(DATA Opens)

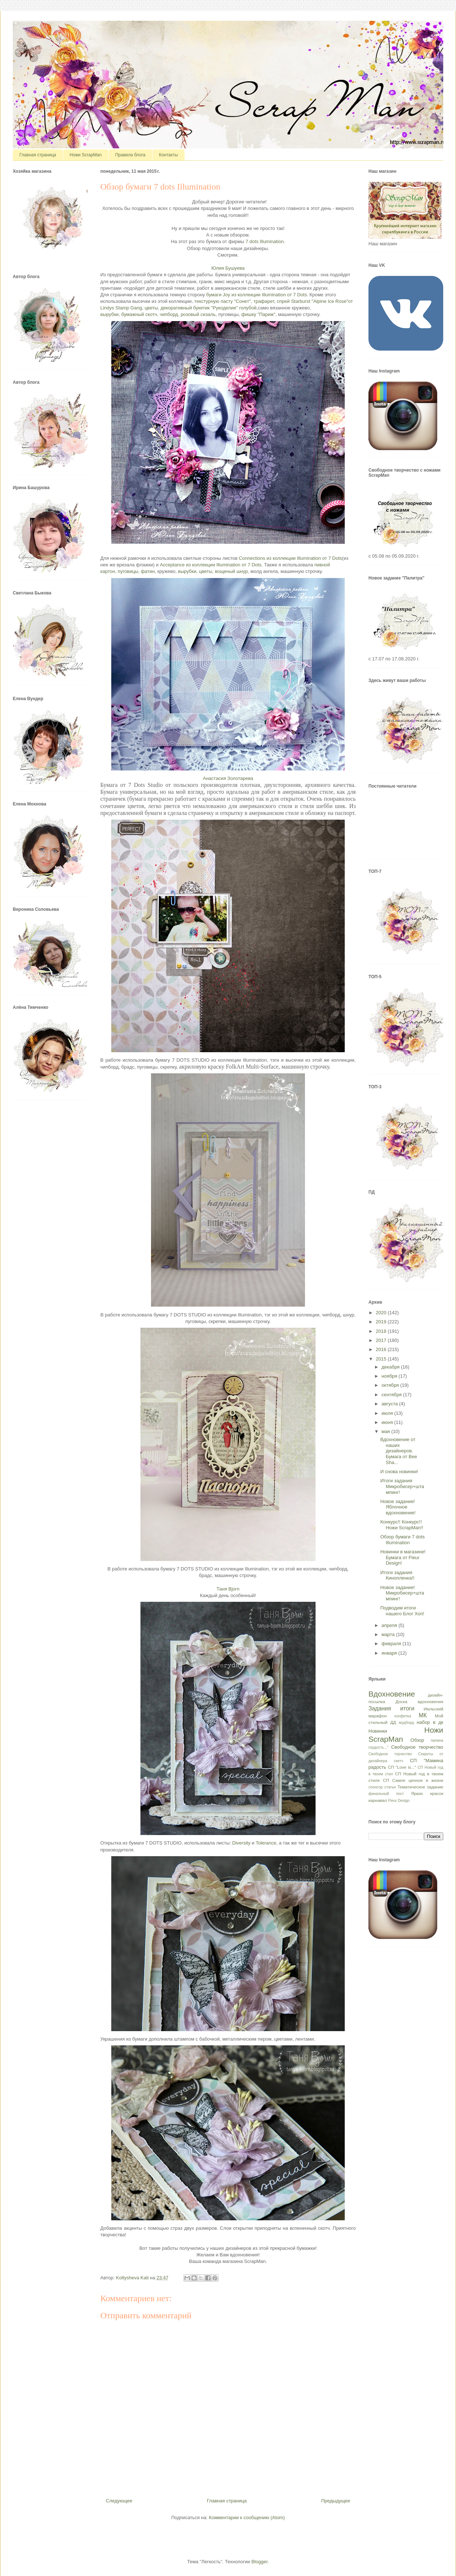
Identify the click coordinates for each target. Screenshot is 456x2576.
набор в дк (430, 1722)
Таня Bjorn (228, 1589)
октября (391, 1385)
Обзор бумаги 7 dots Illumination (402, 1539)
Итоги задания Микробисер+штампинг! (402, 1486)
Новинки (377, 1731)
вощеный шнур (231, 571)
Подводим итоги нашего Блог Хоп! (402, 1610)
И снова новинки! (399, 1471)
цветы (151, 308)
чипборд (169, 314)
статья (390, 1787)
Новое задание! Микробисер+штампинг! (402, 1593)
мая (386, 1431)
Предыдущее (335, 2500)
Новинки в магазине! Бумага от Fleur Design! (402, 1557)
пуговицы (128, 571)
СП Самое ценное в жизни (413, 1780)
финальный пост (386, 1794)
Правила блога (130, 154)
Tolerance (266, 1843)
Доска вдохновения (419, 1701)
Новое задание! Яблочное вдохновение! (398, 1507)
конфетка (402, 1716)
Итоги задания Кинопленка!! (397, 1575)
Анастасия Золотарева (228, 778)
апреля (390, 1625)
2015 (382, 1359)
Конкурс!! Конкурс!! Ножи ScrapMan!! (401, 1524)
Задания (379, 1708)
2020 (382, 1312)
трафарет (264, 301)
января (390, 1653)
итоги (407, 1708)
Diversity (241, 1843)
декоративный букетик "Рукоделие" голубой (208, 308)
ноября (390, 1376)
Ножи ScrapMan (86, 154)
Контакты (168, 154)
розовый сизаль (198, 314)
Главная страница (37, 154)
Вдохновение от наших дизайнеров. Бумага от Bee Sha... (398, 1451)
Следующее (119, 2500)
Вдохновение (391, 1694)
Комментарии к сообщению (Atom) (247, 2517)
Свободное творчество (417, 1747)
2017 (382, 1340)
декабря (391, 1367)
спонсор (375, 1787)
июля (388, 1413)
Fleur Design (399, 1801)
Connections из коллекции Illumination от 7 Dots (290, 558)
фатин (148, 571)
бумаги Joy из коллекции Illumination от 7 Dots (256, 294)
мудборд (406, 1723)
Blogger (259, 2561)
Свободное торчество (390, 1754)
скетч (398, 1761)
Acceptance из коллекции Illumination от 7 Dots (210, 564)
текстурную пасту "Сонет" (222, 301)
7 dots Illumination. (265, 241)
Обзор (417, 1740)
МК (423, 1715)
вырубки (109, 314)
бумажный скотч (139, 314)
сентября (392, 1394)
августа (390, 1403)
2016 (382, 1349)
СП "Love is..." (402, 1767)
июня (388, 1422)
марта (389, 1634)
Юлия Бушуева (228, 268)
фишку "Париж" (258, 314)
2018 (382, 1331)
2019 (382, 1321)
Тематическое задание (420, 1786)
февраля (392, 1643)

(DATA Closes)

**WHAT TO PRODUCE:** Each line above that has the word "задание" should be copied.

**FINISHED EXERCISE:**
Новое задание! Микробисер+штампинг! (402, 1593)
Новое задание! Яблочное вдохновение! (398, 1507)
Тематическое задание (420, 1786)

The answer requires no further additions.